**TASK STATEMENT**
Everything from the first line of the records below through the line containing "успешном прохождении" is to be retyped exactly; leave out the rest.

**DATA LISTING**

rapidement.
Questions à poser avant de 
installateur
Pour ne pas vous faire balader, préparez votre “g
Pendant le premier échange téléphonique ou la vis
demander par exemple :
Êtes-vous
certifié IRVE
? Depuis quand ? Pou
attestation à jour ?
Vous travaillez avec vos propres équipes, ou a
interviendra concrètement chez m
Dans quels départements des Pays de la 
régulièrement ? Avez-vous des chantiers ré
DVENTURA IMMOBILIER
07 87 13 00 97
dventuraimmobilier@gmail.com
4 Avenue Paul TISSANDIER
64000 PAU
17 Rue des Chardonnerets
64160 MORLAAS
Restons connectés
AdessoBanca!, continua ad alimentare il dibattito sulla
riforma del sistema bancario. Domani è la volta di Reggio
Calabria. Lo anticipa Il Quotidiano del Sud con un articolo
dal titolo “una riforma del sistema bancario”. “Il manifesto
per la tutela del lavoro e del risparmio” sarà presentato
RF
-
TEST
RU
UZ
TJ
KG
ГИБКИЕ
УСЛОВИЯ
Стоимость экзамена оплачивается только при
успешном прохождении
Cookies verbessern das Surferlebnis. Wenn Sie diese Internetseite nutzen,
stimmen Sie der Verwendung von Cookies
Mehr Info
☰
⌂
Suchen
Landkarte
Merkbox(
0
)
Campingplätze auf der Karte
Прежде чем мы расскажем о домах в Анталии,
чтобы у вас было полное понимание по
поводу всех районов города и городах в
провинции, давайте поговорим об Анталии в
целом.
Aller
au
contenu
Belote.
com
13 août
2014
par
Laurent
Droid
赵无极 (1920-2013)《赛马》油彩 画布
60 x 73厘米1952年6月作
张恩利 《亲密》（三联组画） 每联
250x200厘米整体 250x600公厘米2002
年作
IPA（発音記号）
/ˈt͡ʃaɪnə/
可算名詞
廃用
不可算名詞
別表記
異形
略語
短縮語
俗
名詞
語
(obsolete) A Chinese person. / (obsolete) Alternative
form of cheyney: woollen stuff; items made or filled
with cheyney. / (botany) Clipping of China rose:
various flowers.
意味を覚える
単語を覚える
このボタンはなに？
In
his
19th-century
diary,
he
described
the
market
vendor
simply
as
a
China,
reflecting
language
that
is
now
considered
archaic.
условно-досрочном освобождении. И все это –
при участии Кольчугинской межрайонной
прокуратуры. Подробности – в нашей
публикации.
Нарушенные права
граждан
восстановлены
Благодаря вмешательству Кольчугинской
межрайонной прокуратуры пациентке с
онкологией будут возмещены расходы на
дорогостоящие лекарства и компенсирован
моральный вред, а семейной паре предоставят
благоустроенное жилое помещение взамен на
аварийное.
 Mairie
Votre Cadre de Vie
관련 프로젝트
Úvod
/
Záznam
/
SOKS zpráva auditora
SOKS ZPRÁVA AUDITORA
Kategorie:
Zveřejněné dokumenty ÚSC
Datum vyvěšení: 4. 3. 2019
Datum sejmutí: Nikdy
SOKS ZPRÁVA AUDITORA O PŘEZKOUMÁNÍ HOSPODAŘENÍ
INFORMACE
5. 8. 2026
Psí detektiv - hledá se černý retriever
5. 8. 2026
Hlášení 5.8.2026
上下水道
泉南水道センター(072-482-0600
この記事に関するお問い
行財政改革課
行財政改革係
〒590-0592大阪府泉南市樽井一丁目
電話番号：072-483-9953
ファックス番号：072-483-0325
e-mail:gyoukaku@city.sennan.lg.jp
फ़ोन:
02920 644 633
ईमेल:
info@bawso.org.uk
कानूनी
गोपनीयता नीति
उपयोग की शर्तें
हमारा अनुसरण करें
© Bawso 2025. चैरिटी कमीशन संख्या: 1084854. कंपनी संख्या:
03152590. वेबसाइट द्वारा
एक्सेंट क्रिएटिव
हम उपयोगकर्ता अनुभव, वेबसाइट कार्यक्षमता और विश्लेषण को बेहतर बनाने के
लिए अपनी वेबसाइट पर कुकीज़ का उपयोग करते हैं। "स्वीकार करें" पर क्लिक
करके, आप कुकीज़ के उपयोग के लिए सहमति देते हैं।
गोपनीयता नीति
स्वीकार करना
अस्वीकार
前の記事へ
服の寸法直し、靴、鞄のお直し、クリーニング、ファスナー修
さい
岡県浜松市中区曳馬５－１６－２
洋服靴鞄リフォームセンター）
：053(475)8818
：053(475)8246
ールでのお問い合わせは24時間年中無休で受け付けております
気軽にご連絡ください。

**OUTPUT OF THE TASK**
rapidement.
Questions à poser avant de 
installateur
Pour ne pas vous faire balader, préparez votre “g
Pendant le premier échange téléphonique ou la vis
demander par exemple :
Êtes-vous
certifié IRVE
? Depuis quand ? Pou
attestation à jour ?
Vous travaillez avec vos propres équipes, ou a
interviendra concrètement chez m
Dans quels départements des Pays de la 
régulièrement ? Avez-vous des chantiers ré
DVENTURA IMMOBILIER
07 87 13 00 97
dventuraimmobilier@gmail.com
4 Avenue Paul TISSANDIER
64000 PAU
17 Rue des Chardonnerets
64160 MORLAAS
Restons connectés
AdessoBanca!, continua ad alimentare il dibattito sulla
riforma del sistema bancario. Domani è la volta di Reggio
Calabria. Lo anticipa Il Quotidiano del Sud con un articolo
dal titolo “una riforma del sistema bancario”. “Il manifesto
per la tutela del lavoro e del risparmio” sarà presentato
RF
-
TEST
RU
UZ
TJ
KG
ГИБКИЕ
УСЛОВИЯ
Стоимость экзамена оплачивается только при
успешном прохождении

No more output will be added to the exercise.